LEGENDARY RUTGERS PLAYER PHIL SELLERS PASSES AT 69
By Harry Allison
Rutgers great Phil Sellers has died and here’s how Richard Sandomir of the New York Times reported it:
Phil Sellers, a brash, high-scoring forward who helped transform Rutgers University into a national basketball power in the 1970s, but whose N.B.A. career lasted only one season, after which he led a quiet life in business, died on Sept. 19 at a hospital in Livingston, N.J. He was 69.
His daughter, Kendra Palmer, said that she did not know the cause, but that he had recently had a stroke, an intestinal perforation and other health issues. A GoFundMe campaign raised more than $100,000 to cover the health costs that his insurance did not.

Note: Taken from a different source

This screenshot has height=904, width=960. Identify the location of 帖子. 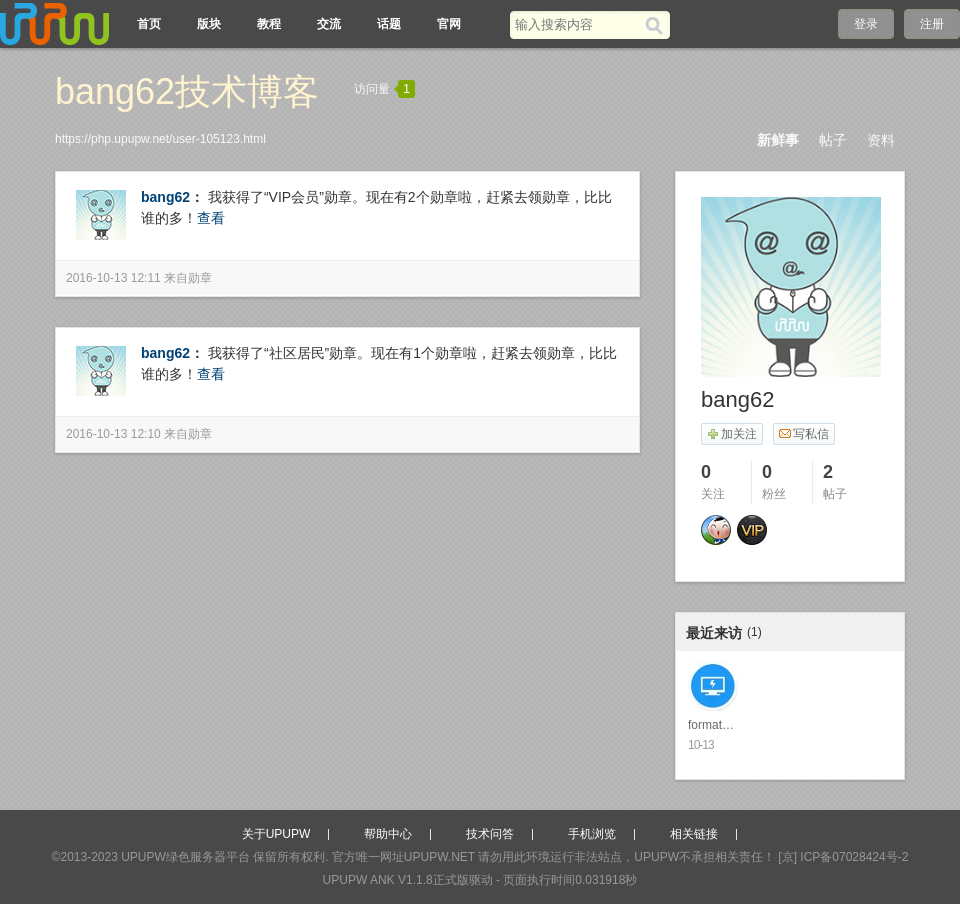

Sellers was recruited to Rutgers in 1972 after averaging 33.2 points and 22.6 rebounds a game at Thomas Jefferson High School in the Brownsville section of Brooklyn. He was considered the best high school player to come to a New Jersey college since Bill Bradley arrived at Princeton University from Missouri a decade earlier.
“Phil Sellers is the biggest catch in Rutgers history,” Dick Weiss, a columnist for The Courier-Post of Camden, N.J., wrote soon after Sellers agreed to play there.